Following last week’s report on the fallout from UBS’s rescue takeover of Credit Suisse, it’s interesting to see that Switzerland is now introducing legislation apparently designed to help reduce the reputational damage the country has suffered as a financial haven as a result of the Russian invasion of Ukraine and other issues. Karin Keller-Sutter, head of the Federal Department of Finance, launched a consultation procedure at the end of August 2023 focused “on strengthening the anti-money laundering framework”. The draft proposals include a federal register of companies and legal entities in Switzerland, including their beneficial owners, accessible to professionals and enforcement officials. Other proposals include enhanced due diligence on some consulting activities, and strengthening anti-money-laundering rules, especially around sanctions evasion. Greater scrutiny will be introduced on real estate assets, and cash payments in precious metals will be restricted.
These measures might spare the Swiss government and financial system from such embarrassing headlines as the conviction in Zurich in March of four bankers for assisting a close associate of Vladimir Putin in depositing millions of Swiss francs – transactions revealed in the Panama Papers. However, doubts have already emerged about the strength and enforcement of any final legislation. The draft proposals have been submitted for open consultation until end November 2023, prior to the submission of a final bill to the federal parliament in 2024, and expectations are that pressure from financial players may lead to their dilution.
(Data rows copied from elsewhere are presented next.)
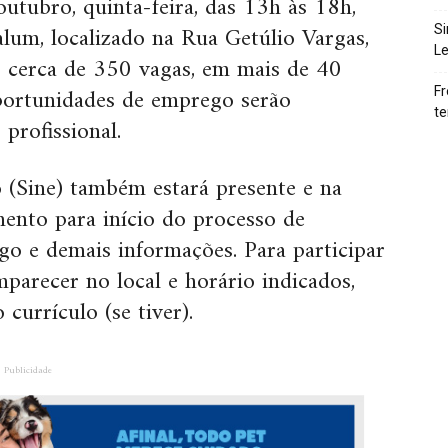
utubro, quinta-feira, das 13h às 18h,
lum, localizado na Rua Getúlio Vargas,
Si
Le
ão cerca de 350 vagas, em mais de 40
oportunidades de emprego serão
Fr
te
 profissional.
(Sine) também estará presente e na
mento para início do processo de
o e demais informações. Para participar
arecer no local e horário indicados,
currículo (se tiver).
Publicidade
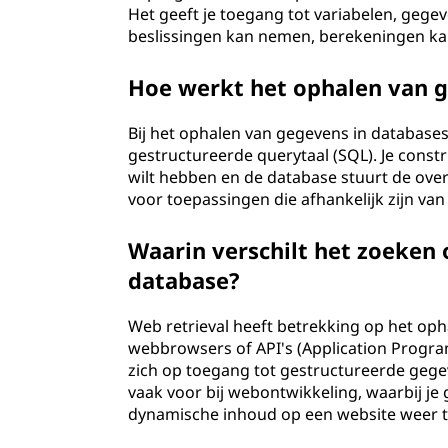
Het geeft je toegang tot variabelen, geg
beslissingen kan nemen, berekeningen kan
Hoe werkt het ophalen van g
Bij het ophalen van gegevens in databas
gestructureerde querytaal (SQL). Je constr
wilt hebben en de database stuurt de ove
voor toepassingen die afhankelijk zijn va
Waarin verschilt het zoeken 
database?
Web retrieval heeft betrekking op het oph
webbrowsers of API's (Application Progra
zich op toegang tot gestructureerde gege
vaak voor bij webontwikkeling, waarbij je
dynamische inhoud op een website weer t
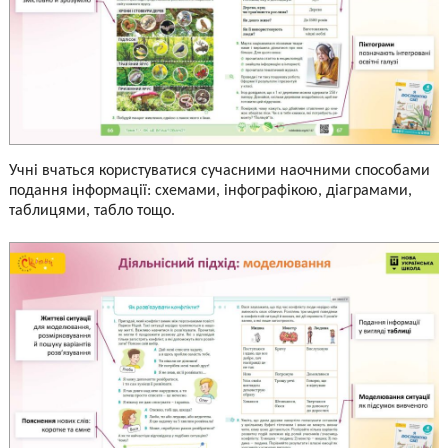
Учні вчаться користуватися сучасними наочними способами
подання інформації: схемами, інфографікою, діаграмами,
таблицями, табло тощо.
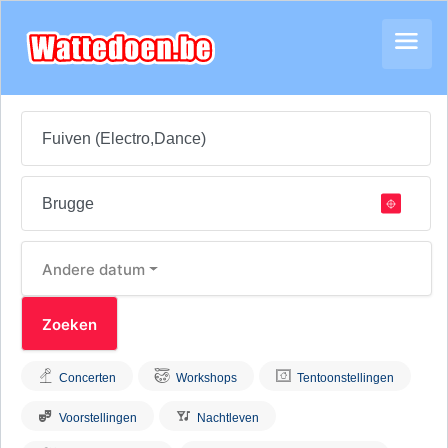
Andere datum
Concerten
Workshops
Tentoonstellingen
Voorstellingen
Nachtleven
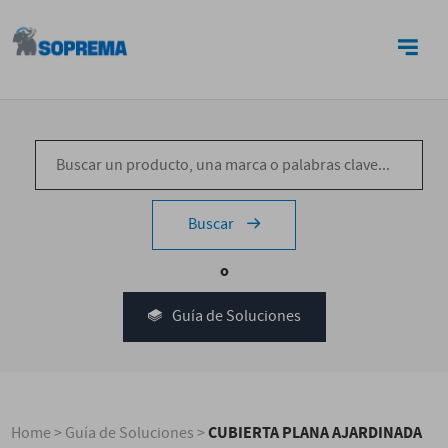
CONTACTO
Buscar
o
Guía de Soluciones
CUBIERTA PLANA AJARDINADA
Home
>
Guía de Soluciones
>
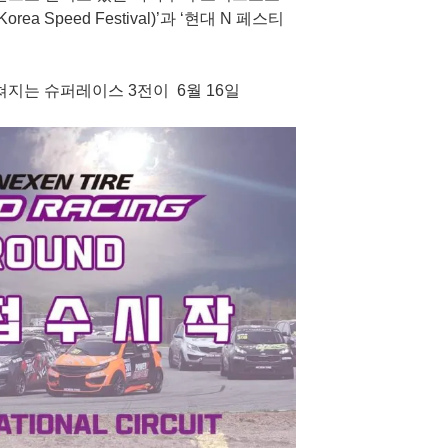
 Speed Festival)’과 ‘현대 N 페스티
지는 슈퍼레이스 3전이 6월 16일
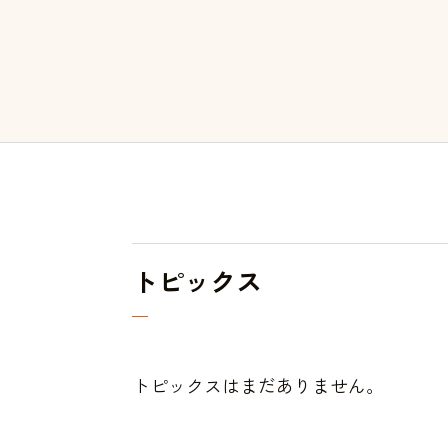
トピックス
トピックスはまだありません。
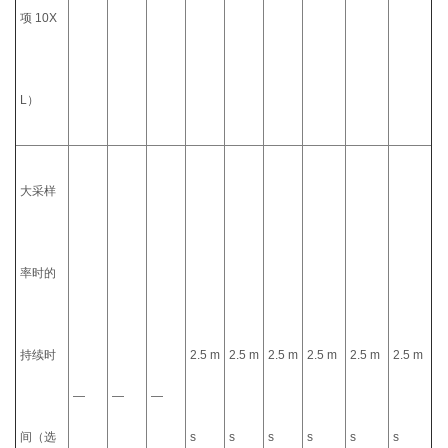
项 10X
L）
大采样
率时的
持续时
2.5 m
2.5 m
2.5 m
2.5 m
2.5 m
2.5 m
—
—
—
间（选
s
s
s
s
s
s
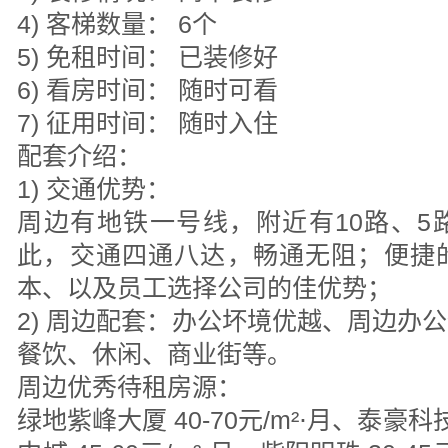
4) 客梯数量： 6个
5) 免租时间： 已装修好
6) 看房时间： 随时可看
7) 征用时间： 随时入住
配套介绍：
1) 交通优势：
周边有地铁一号线，附近有10路、5
此，交通四通八达，畅通无阻；便捷
本、以及员工选择公司的佳优势；
2) 周边配套：办公坏境优越、周边办
餐饮、休闲、商业街等。
周边优秀待租房源：
绿地紫峰大厦 40-70元/m²⋅月、泰豪科技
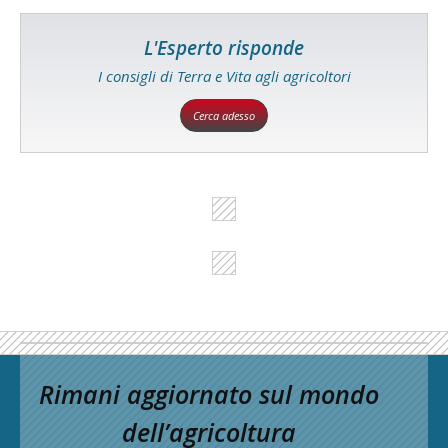
L'Esperto risponde
I consigli di Terra e Vita agli agricoltori
Cerca adesso
Rimani aggiornato sul mondo
dell’agricoltura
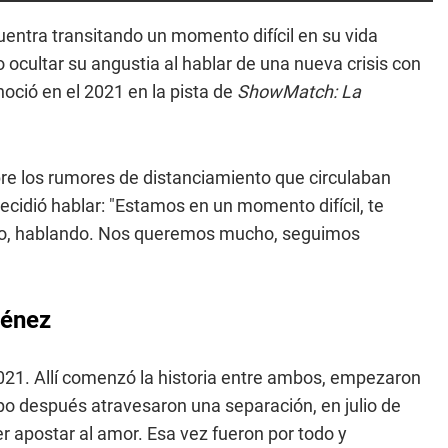
entra transitando un momento difícil en su vida
 ocultar su angustia al hablar de una nueva crisis con
noció en el 2021 en la pista de
ShowMatch: La
bre los rumores de distanciamiento que circulaban
ecidió hablar: "Estamos en un momento difícil, te
olo, hablando. Nos queremos mucho, seguimos
ménez
021. Allí comenzó la historia entre ambos, empezaron
mpo después atravesaron una separación, en julio de
r apostar al amor. Esa vez fueron por todo y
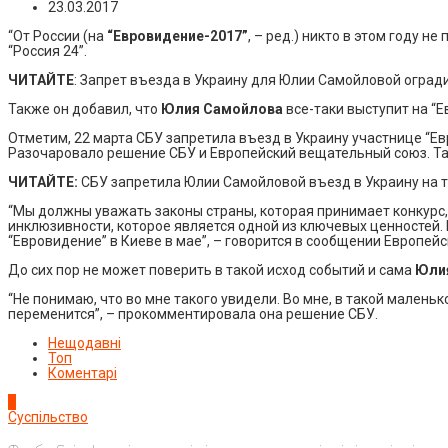
23.03.2017
“От России (на
“Евровидение-2017”
, – ред.) никто в этом году н
“Россия 24”.
ЧИТАЙТЕ
: Запрет въезда в Украину для Юлии Самойловой оградит
Также он добавил, что
Юлия Самойлова
все-таки выступит на “Е
Отметим, 22 марта СБУ запретила въезд в Украину участнице “Евр
Разочаровало решение СБУ и Европейский вещательный союз. Там 
ЧИТАЙТЕ:
СБУ запретила Юлии Самойловой въезд в Украину на т
“Мы должны уважать законы страны, которая принимает конкурс, 
инклюзивности, которое является одной из ключевых ценностей. 
“Евровидение” в Киеве в мае”, – говорится в сообщении Европей
До сих пор не может поверить в такой исход событий и сама
Юли
“Не понимаю, что во мне такого увидели. Во мне, в такой малень
переменится”, – прокомментировала она решение СБУ.
Нещодавні
Топ
Коментарі
1
Суспільство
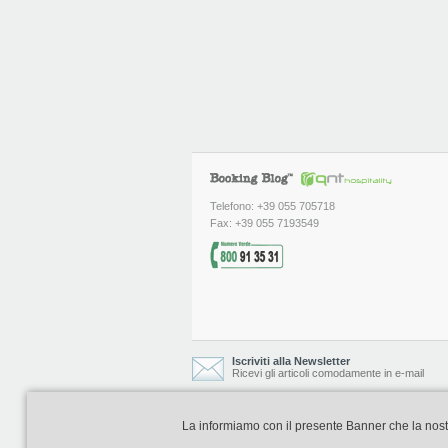
Telefono: +39 055 705718
Fax: +39 055 7193549
Iscriviti alla Newsletter
Ricevi gli articoli comodamente in e-mail
La informiamo con il presente Banner che la nostra 
Booking Blog è realizzato e curato da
So just how effective will these regulations be? That partly depends on their real intention. Swiss government materials state that their aim is “to reinforce the integrity and competitiveness of Switzerland as a financial and business location”, but much of their intent is surely to reinforce Switzerland’s tarnished reputation as a clean and scrupulously managed foreign wealth management business centre. That raises the intriguing question of how much of the roughly US$2.4 trillion of foreign wealth domiciled and managed in Switzerland is there precisely because the beneficial owners of trusts and corporate entities in the country didn’t need to be registered? And how much can Switzerland continue to get by purely on its reputation for solid asset management if its regulatory laxity is out of the picture? Then there’s the fact that you have investor groups in Switzerland, Asia, and elsewhere now suing over the money they lost in the government-backed forced merger of UBS with Credit Suisse. It may need more than a few regulatory tweaks to cure the reputational damage that Switzerland has suffered.